William was particularly anxious to show off because he had told the Outlaws that he was the star of the play – and not only that, he had also told Sir Giles Hampton that he was the star of the play. Sir Giles, a major London actor suffering from depression, was on a rest cure in the village and had wryly befriended William. He seemed amused by William’s complete lack of respect for his eminence:

“Do you know who I am?” he said majestically.
“No,” said William simply, “an’ I bet you don’t know who I am either.”
I am a very great actor,” said the man.
“So’m I,” said William promptly, “I’m the most important person in the play I’m in now. It’s to raise money for my football an’ the Lit’rary Society’s cinematograph”

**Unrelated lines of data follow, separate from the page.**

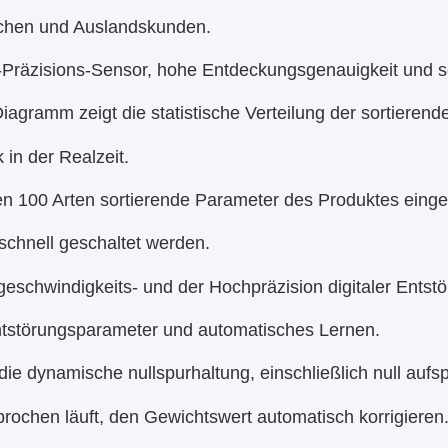
schen und Auslandskunden.
-Präzisions-Sensor, hohe Entdeckungsgenauigkeit und s
iagramm zeigt die statistische Verteilung der sortierend
in der Realzeit.
en 100 Arten sortierende Parameter des Produktes einge
schnell geschaltet werden.
eschwindigkeits- und der Hochpräzision digitaler Entst
tstörungsparameter und automatisches Lernen.
die dynamische nullspurhaltung, einschließlich null auf
rochen läuft, den Gewichtswert automatisch korrigieren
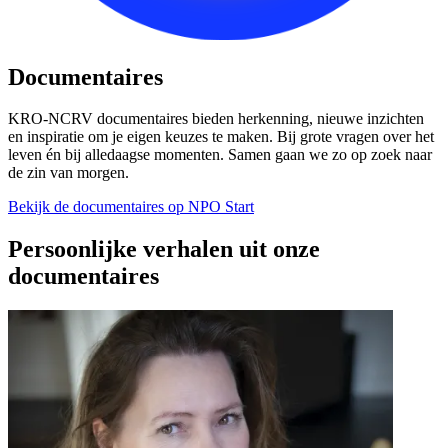
Documentaires
KRO-NCRV documentaires bieden herkenning, nieuwe inzichten
en inspiratie om je eigen keuzes te maken. Bij grote vragen over het
leven én bij alledaagse momenten. Samen gaan we zo op zoek naar
de zin van morgen.
Bekijk de documentaires op NPO Start
Persoonlijke verhalen uit onze
documentaires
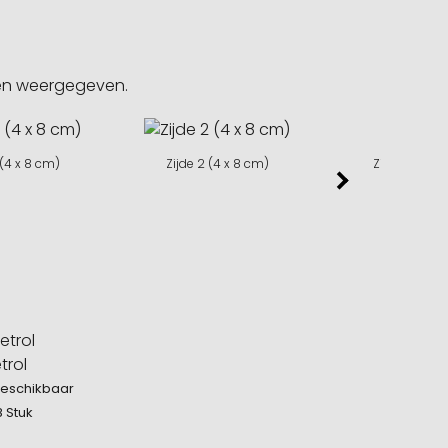
gen weergegeven.
 (4 x 8 cm)
Zijde 2 (4 x 8 cm)
Zijde 3 (4 x 
trol
beschikbaar
8 Stuk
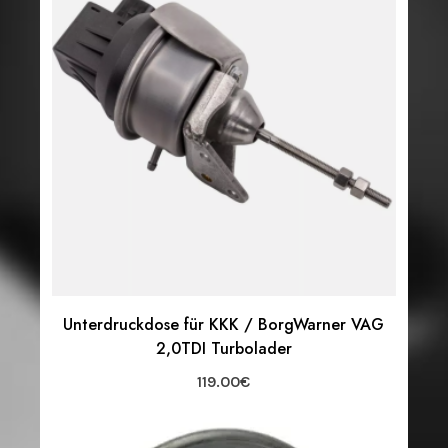
Unterdruckdose für KKK / BorgWarner VAG
2,0TDI Turbolader
119.00
€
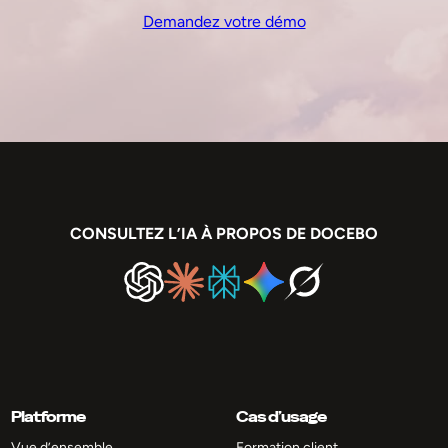
Demandez votre démo
CONSULTEZ L’IA À PROPOS DE DOCEBO
Platforme
Cas d’usage
Vue d’ensemble
Formation client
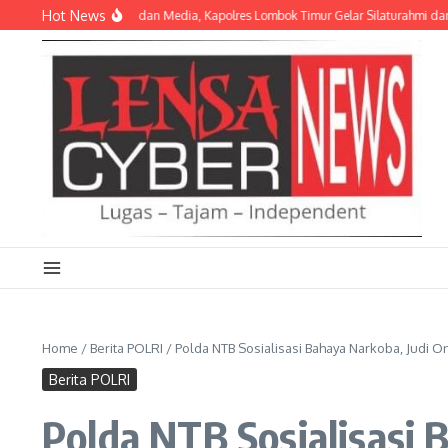
Lewati ke konten
Hot News
uat Kemitraan Polri dan Media, Kapolres Lombok Timur Gelar Silaturahmi dan L
Home
/
Berita POLRI
/
Polda NTB Sosialisasi Bahaya Narkoba, Judi 
Berita POLRI
Polda NTB Sosialisasi 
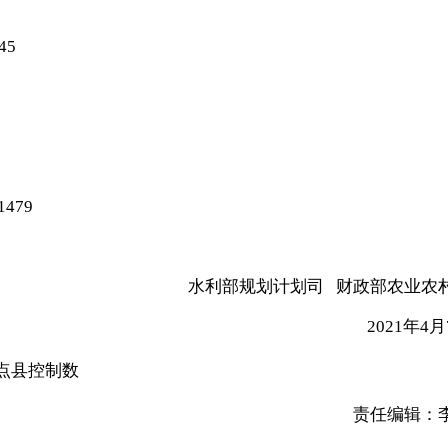
45
479
水利部规划计划司 财政部农业农
2021年4月
试点县控制数
责任编辑：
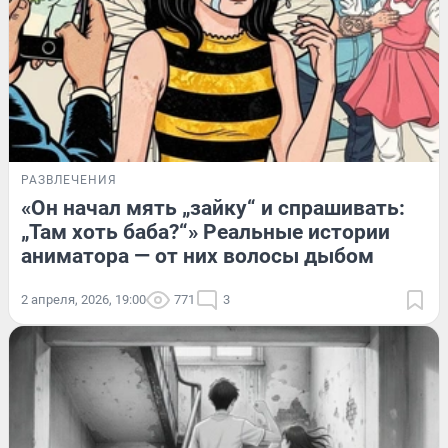
РАЗВЛЕЧЕНИЯ
«Он начал мять „зайку“ и спрашивать:
„Там хоть баба?“» Реальные истории
аниматора — от них волосы дыбом
2 апреля, 2026, 19:00
771
3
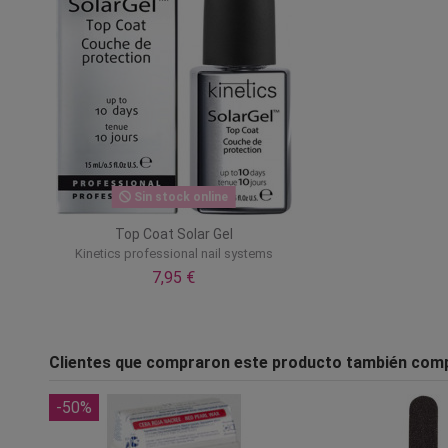
Sin stock online
Top Coat Solar Gel
Kinetics professional nail systems
7,95 €
Clientes que compraron este producto también com
-50%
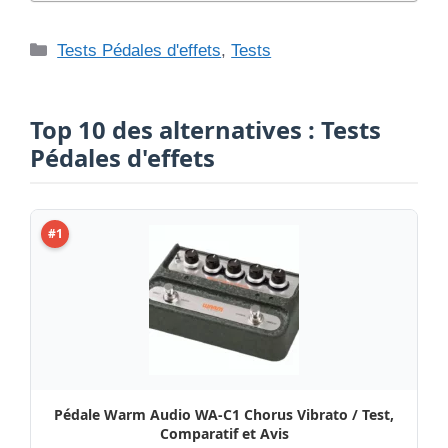
Catégories
Tests Pédales d'effets
,
Tests
Top 10 des alternatives : Tests
Pédales d'effets
#1
Pédale Warm Audio WA-C1 Chorus Vibrato / Test,
Comparatif et Avis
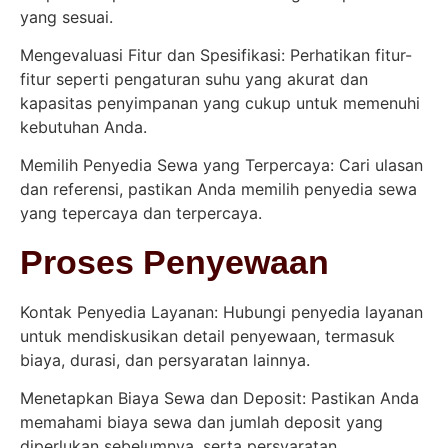
yang sesuai.
Mengevaluasi Fitur dan Spesifikasi: Perhatikan fitur-
fitur seperti pengaturan suhu yang akurat dan
kapasitas penyimpanan yang cukup untuk memenuhi
kebutuhan Anda.
Memilih Penyedia Sewa yang Terpercaya: Cari ulasan
dan referensi, pastikan Anda memilih penyedia sewa
yang tepercaya dan terpercaya.
Proses Penyewaan
Kontak Penyedia Layanan: Hubungi penyedia layanan
untuk mendiskusikan detail penyewaan, termasuk
biaya, durasi, dan persyaratan lainnya.
Menetapkan Biaya Sewa dan Deposit: Pastikan Anda
memahami biaya sewa dan jumlah deposit yang
diperlukan sebelumnya, serta persyaratan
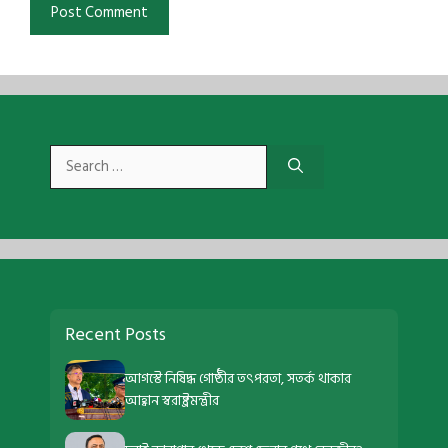
Search
for:
Recent Posts
আগস্টে নিষিদ্ধ গোষ্ঠীর তৎপরতা, সতর্ক থাকার
আহ্বান স্বরাষ্ট্রমন্ত্রীর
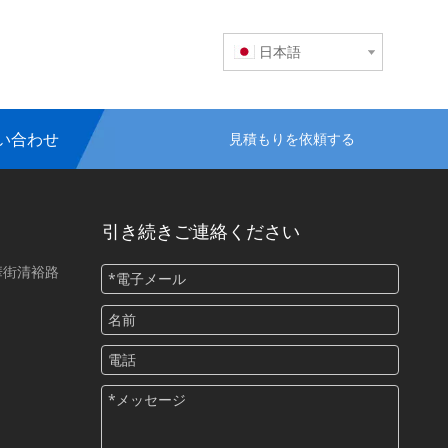
日本語
い合わせ
見積もりを依頼する
引き続きご連絡ください
華街清裕路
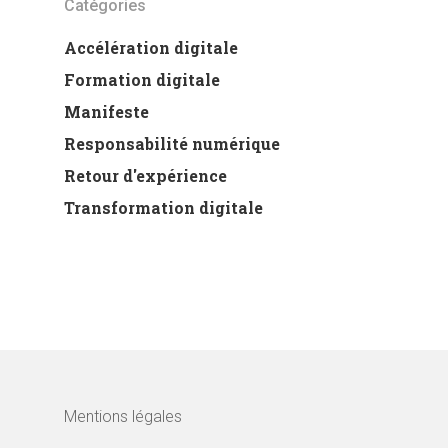
Catégories
Accélération digitale
Formation digitale
Manifeste
Responsabilité numérique
Retour d'expérience
Transformation digitale
Mentions légales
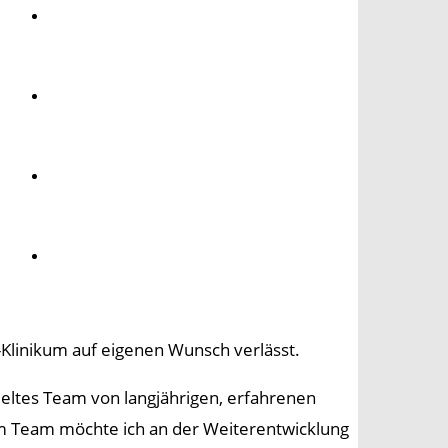
Umwelt
Gesundheit
Kultur
Panorama
-Klinikum auf eigenen Wunsch verlässt.
pieltes Team von langjährigen, erfahrenen
m Team möchte ich an der Weiterentwicklung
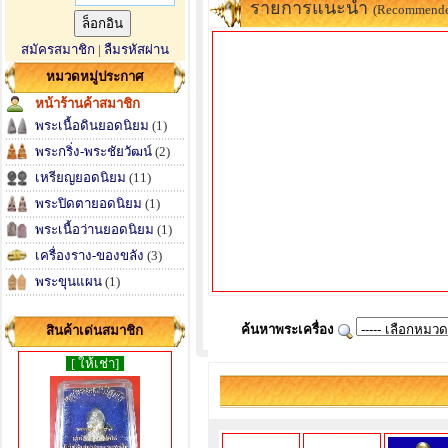
รายการแนะนำ
(Recommend
สมัครสมาชิก
|
ลืมรหัสผ่าน
หมวดหมู่ประกาศ
หน้าร้านค้าสมาชิก
พระเนื้อดินยอดนิยม
(1)
พระกริ่ง-พระชัยวัฒน์
(2)
เหรียญยอดนิยม
(11)
พระปิดตายอดนิยม
(1)
พระเนื้อว่านยอดนิยม
(1)
เครื่องราง-ของขลัง
(3)
พระขุนแผน
(1)
ค้นหาพระเครื่อง
สินค้าเด่นสมาชิก
[ ให้เช่า]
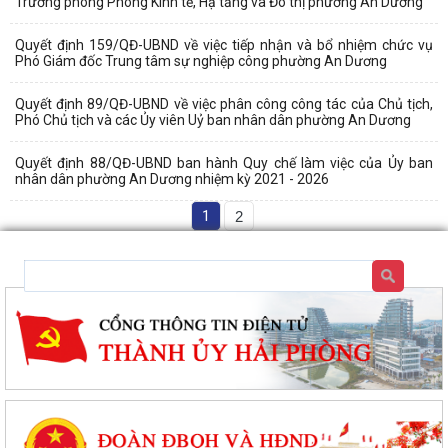
Trưởng phòng Phòng Kinh tế, Hạ tầng và Đô thị phường An Dương
Quyết định 159/QĐ-UBND về việc tiếp nhận và bổ nhiệm chức vụ
Phó Giám đốc Trung tâm sự nghiệp công phường An Dương
Quyết định 89/QĐ-UBND về việc phân công công tác của Chủ tịch,
Phó Chủ tịch và các Ủy viên Uỷ ban nhân dân phường An Dương
Quyết định 88/QĐ-UBND ban hành Quy chế làm việc của Ủy ban
nhân dân phường An Dương nhiệm kỳ 2021 - 2026
1
2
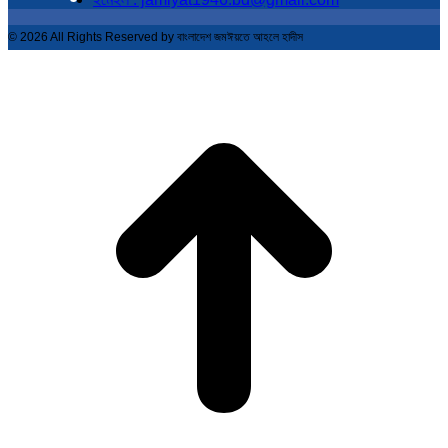
© 2026 All Rights Reserved by বাংলাদেশ জমঈয়তে আহলে হাদীস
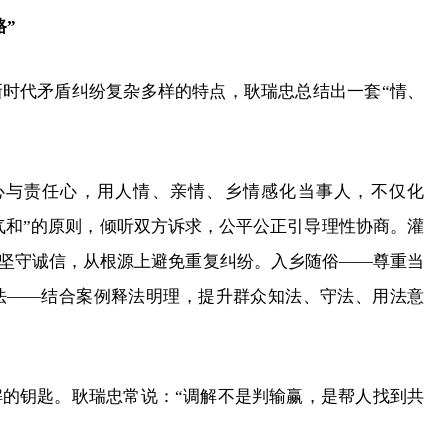
”
时代矛盾纠纷复杂多样的特点，耿瑞忠总结出一套“情、
心与责任心，用人情、亲情、乡情感化当事人，不仅化
直气和”的原则，倾听双方诉求，公平公正引导理性协商。灌
人坚守诚信，从根源上避免重复纠纷。入乡随俗——尊重当
法——结合案例释法明理，提升群众知法、守法、用法意
的钥匙。耿瑞忠常说：“调解不是判输赢，是帮人找到共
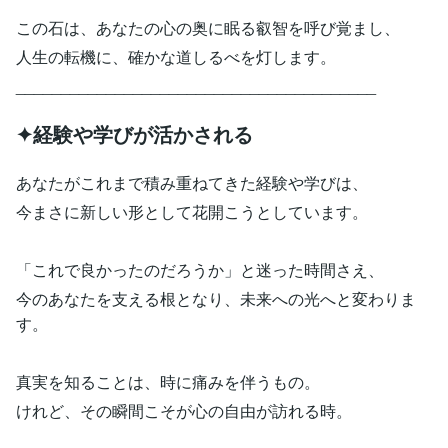
この石は、あなたの心の奥に眠る叡智を呼び覚まし、
人生の転機に、確かな道しるべを灯します。
________________________________________
✦経験や学びが活かされる
あなたがこれまで積み重ねてきた経験や学びは、
今まさに新しい形として花開こうとしています。
「これで良かったのだろうか」と迷った時間さえ、
今のあなたを支える根となり、未来への光へと変わりま
す。
真実を知ることは、時に痛みを伴うもの。
けれど、その瞬間こそが心の自由が訪れる時。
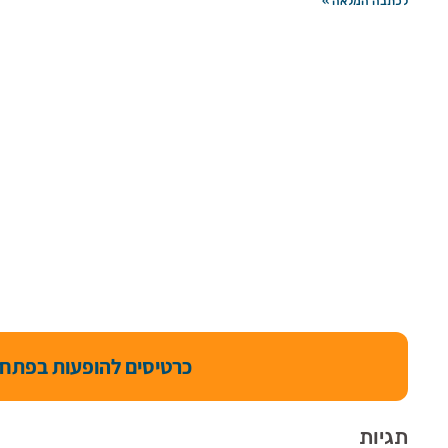
לכתבה המלאה »
כרטיסים להופעות בפתח 
תגיות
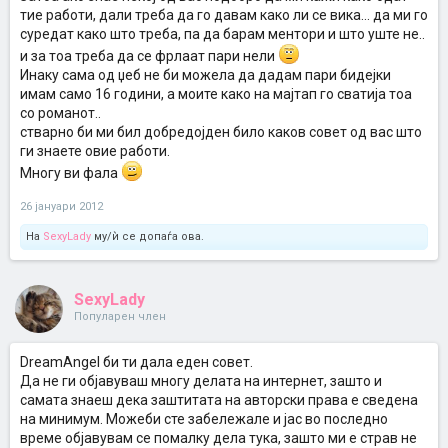
тие работи, дали треба да го давам како ли се вика... да ми го
суредат како што треба, па да барам ментори и што уште не..
и за тоа треба да се фрлаат пари нели
Инаку сама од џеб не би можела да дадам пари бидејки
имам само 16 години, а моите како на мајтап го сватија тоа
со романот..
стварно би ми бил добредојден било каков совет од вас што
ги знаете овие работи.
Многу ви фала
26 јануари 2012
На
SexyLady
му/ѝ се допаѓа ова.
SexyLady
Популарен член
DreamAngel би ти дала еден совет.
Да не ги објавуваш многу делата на интернет, зашто и
самата знаеш дека заштитата на авторски права е сведена
на минимум. Можеби сте забележале и јас во последно
време објавувам се помалку дела тука, зашто ми е страв не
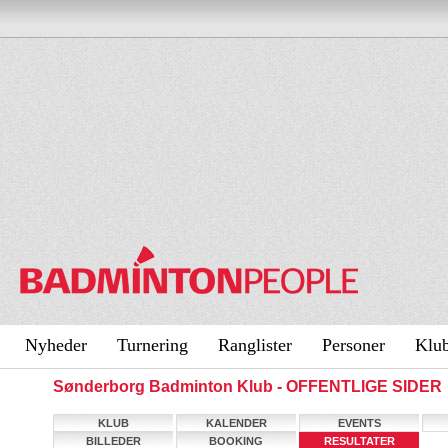
Nyheder
Turnering
Ranglister
Personer
Klu
Sønderborg Badminton Klub - OFFENTLIGE SIDER
KLUB
KALENDER
EVENTS
BILLEDER
BOOKING
RESULTATER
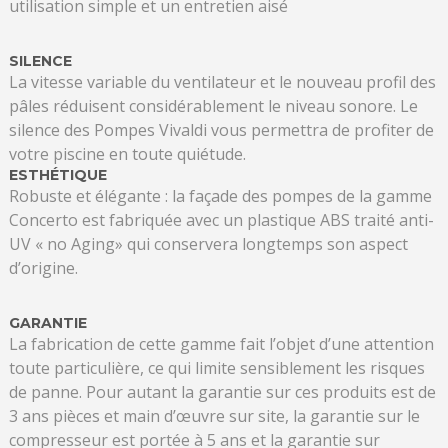
utilisation simple et un entretien aisé
SILENCE
La vitesse variable du ventilateur et le nouveau profil des
pâles réduisent considérablement le niveau sonore. Le
silence des Pompes Vivaldi vous permettra de profiter de
votre piscine en toute quiétude.
ESTHÉTIQUE
Robuste et élégante : la façade des pompes de la gamme
Concerto est fabriquée avec un plastique ABS traité anti-
UV « no Aging» qui conservera longtemps son aspect
d’origine.
GARANTIE
La fabrication de cette gamme fait l’objet d’une attention
toute particulière, ce qui limite sensiblement les risques
de panne. Pour autant la garantie sur ces produits est de
3 ans pièces et main d’œuvre sur site, la garantie sur le
compresseur est portée à 5 ans et la garantie sur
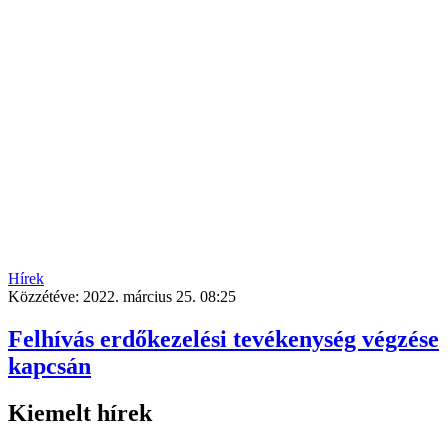
Hírek
Közzétéve:
2022. március 25. 08:25
Felhívás erdőkezelési tevékenység végzése
kapcsán
Kiemelt hírek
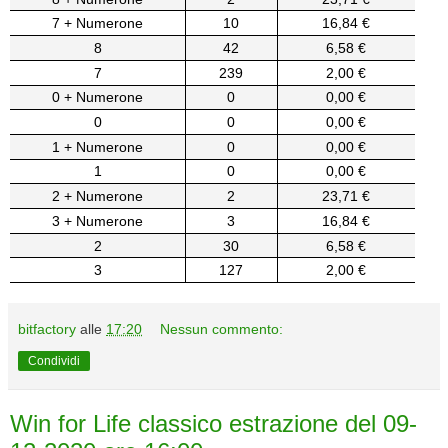
7 + Numerone
10
16,84 €
8
42
6,58 €
7
239
2,00 €
0 + Numerone
0
0,00 €
0
0
0,00 €
1 + Numerone
0
0,00 €
1
0
0,00 €
2 + Numerone
2
23,71 €
3 + Numerone
3
16,84 €
2
30
6,58 €
3
127
2,00 €
bitfactory
alle
17:20
Nessun commento:
Condividi
Win for Life classico estrazione del 09-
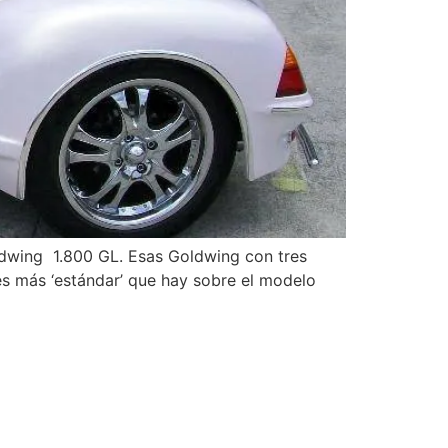
wing 1.800 GL. Esas Goldwing con tres
s más ‘estándar’ que hay sobre el modelo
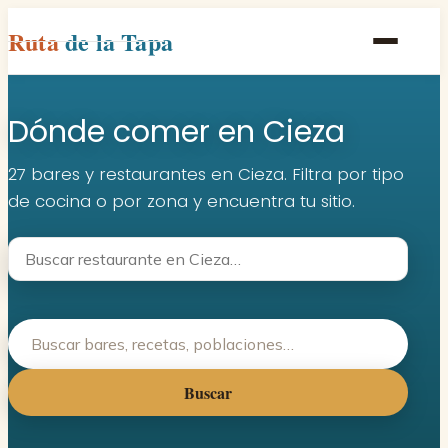
Ruta
de la Tapa
Inicio
Dónde comer en Cieza
Poblaciones
Rutas
27 bares y restaurantes en Cieza. Filtra por tipo
de cocina o por zona y encuentra tu sitio.
Recetas
Contacto
Buscar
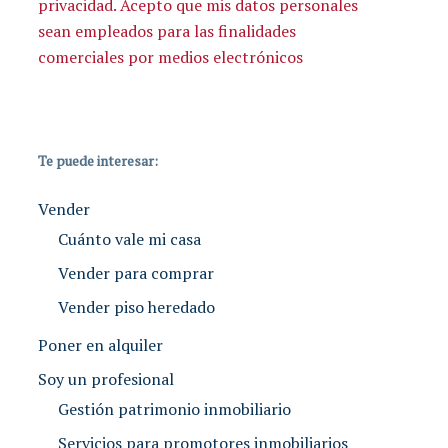
privacidad. Acepto que mis datos personales
sean empleados para las finalidades
comerciales por medios electrónicos
Te puede interesar:
Vender
Cuánto vale mi casa
Vender para comprar
Vender piso heredado
Poner en alquiler
Soy un profesional
Gestión patrimonio inmobiliario
Servicios para promotores inmobiliarios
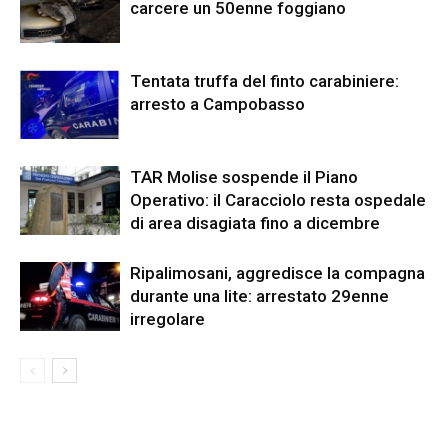
carcere un 50enne foggiano
Tentata truffa del finto carabiniere:
arresto a Campobasso
TAR Molise sospende il Piano
Operativo: il Caracciolo resta ospedale
di area disagiata fino a dicembre
Ripalimosani, aggredisce la compagna
durante una lite: arrestato 29enne
irregolare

So, of course, William has to prove to his audience that he is the most important person in the play. He does this not just by overexuberant sound effects, but by doctoring the theatrical programmes:

He had copied down the dramatis personæ from the ordinary programme, but at the end he had put an “and” and then in gigantic letters:
Horses’ Hooves
And All Other Noises:
William Brown

There is simply nothing about this story that doesn’t make me guffaw.

And just to top it all, William’s little mistake with the paper ‘snow’ he was supposed to pour in from the rafters (the mistake involved a bucket of water) managed to get two of the actors engaged. And he cures Sir Giles’s depression. So all’s well that ends well.